Since the early 2000s, Peoples Park has had a rotating mural program through a public-private partnership with Bicycle Garage, Inc., said Sean Starowitz, assistant director for the arts in Bloomington’s economic and sustainable development department. The “You Belong Here” mural by Eva Allen is the third mural of the program.
“We at the City don’t think that public art should always last forever,” he said in an interview.
Starowitz said the city’s contract with Allen, starting in 2017, ends Aug. 31. He said during a virtual monthly meeting of the Bloomington Arts Commission that the mural will stay as it is and the city will not repair or paint over it before the contract expires and the city decides on the future course of action for the mural.
At the meeting, Starowitz presented some of the potential themes of the next mural at Peoples Park including the history of Peoples Park, the Black Market, the civil rights history in Bloomington, Second Baptist Church and its Black architect Samuel Plato, Indigenous history and Black and Indigenous joy.
However, he said in the meeting that there have been concerns in the community about the next Peoples Park mural being vandalized again or incentivizing white supremacist groups. He also said because Bicycle Garage owns the wall, it will have a say on the next mural.
Nick Blandford, a member of the Bloomington Arts Commission and chairman of the Public Arts Planning Committee, acknowledged that deciding on the theme of public art requires a delicate balance.
“I think the balance to strike is art can challenge people, it can make people uncomfortable, but we want to avoid something that is full-on incendiary and going to specifically entice a lot of volatile reactions,” he said at the meeting.

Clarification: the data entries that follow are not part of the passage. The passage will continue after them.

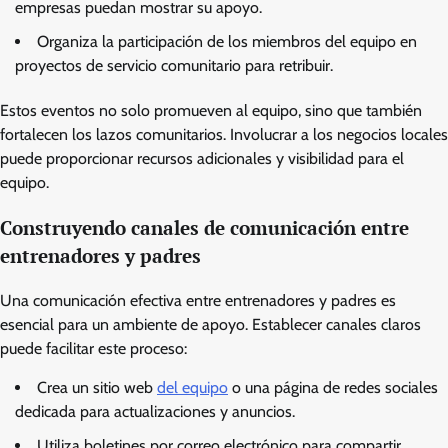
empresas puedan mostrar su apoyo.
Organiza la participación de los miembros del equipo en
proyectos de servicio comunitario para retribuir.
Estos eventos no solo promueven al equipo, sino que también
fortalecen los lazos comunitarios. Involucrar a los negocios locales
puede proporcionar recursos adicionales y visibilidad para el
equipo.
Construyendo canales de comunicación entre
entrenadores y padres
Una comunicación efectiva entre entrenadores y padres es
esencial para un ambiente de apoyo. Establecer canales claros
puede facilitar este proceso:
Crea un sitio web
del equipo
o una página de redes sociales
dedicada para actualizaciones y anuncios.
Utiliza boletines por correo electrónico para compartir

During the meeting, Starowitz stressed the importance for the commission and the city to keep the conversation going in terms of promoting racial equity in art outside of the mural. The city has inclusion initiatives that support public artists through pairing up first-time public artists with more well-resourced creators. It also hosts diversity events such as the annual Black y Brown Arts Festival, which features African, Black, Hispanic, Latinx and Native American creative arts and artists.
“A prime example of criticism is the D.C. mayor putting ‘Black Lives Matter’ and renaming the street that, but then also not actually having a conversation about defunding police and what the community concerns are,” he said at the meeting. “So I don’t want us to also look like we’re doing political lip service without actually addressing other equity issues in our community.”
He said the city has not fostered the inclusion of artists of color as much as it would like and that because of this, the city hopes that the next Peoples Park mural would be created by an artist of color in the Bloomington community.